## Task:
Wherever the word "jonc" turns up in a line of the entries, copy that line.

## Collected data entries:
- - -

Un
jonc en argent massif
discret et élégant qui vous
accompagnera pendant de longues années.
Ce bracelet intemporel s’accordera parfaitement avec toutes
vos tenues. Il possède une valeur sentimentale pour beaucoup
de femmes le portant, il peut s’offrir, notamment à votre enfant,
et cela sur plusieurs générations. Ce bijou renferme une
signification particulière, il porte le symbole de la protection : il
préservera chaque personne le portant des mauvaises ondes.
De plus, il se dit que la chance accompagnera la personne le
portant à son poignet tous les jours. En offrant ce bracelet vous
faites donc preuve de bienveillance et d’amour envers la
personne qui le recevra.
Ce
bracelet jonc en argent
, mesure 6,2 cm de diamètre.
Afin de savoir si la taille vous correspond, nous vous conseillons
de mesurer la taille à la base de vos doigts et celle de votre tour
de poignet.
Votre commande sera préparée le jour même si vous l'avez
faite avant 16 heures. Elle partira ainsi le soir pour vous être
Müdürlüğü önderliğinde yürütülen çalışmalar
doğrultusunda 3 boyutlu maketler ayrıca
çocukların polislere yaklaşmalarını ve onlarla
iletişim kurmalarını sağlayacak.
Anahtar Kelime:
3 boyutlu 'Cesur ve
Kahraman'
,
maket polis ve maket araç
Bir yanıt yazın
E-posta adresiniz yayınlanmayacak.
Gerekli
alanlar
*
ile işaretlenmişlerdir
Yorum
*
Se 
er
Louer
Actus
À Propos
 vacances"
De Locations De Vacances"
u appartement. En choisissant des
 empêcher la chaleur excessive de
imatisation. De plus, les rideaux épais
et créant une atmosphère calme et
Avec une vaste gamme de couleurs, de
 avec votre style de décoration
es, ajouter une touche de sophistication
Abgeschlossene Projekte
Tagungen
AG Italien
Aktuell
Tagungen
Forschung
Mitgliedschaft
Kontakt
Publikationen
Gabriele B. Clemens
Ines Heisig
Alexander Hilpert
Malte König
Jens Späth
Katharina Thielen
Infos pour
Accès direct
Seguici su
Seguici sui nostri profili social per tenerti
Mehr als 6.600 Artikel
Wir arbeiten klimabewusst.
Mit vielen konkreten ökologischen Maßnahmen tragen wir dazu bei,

- - -

## Response below:
jonc en argent massif
bracelet jonc en argent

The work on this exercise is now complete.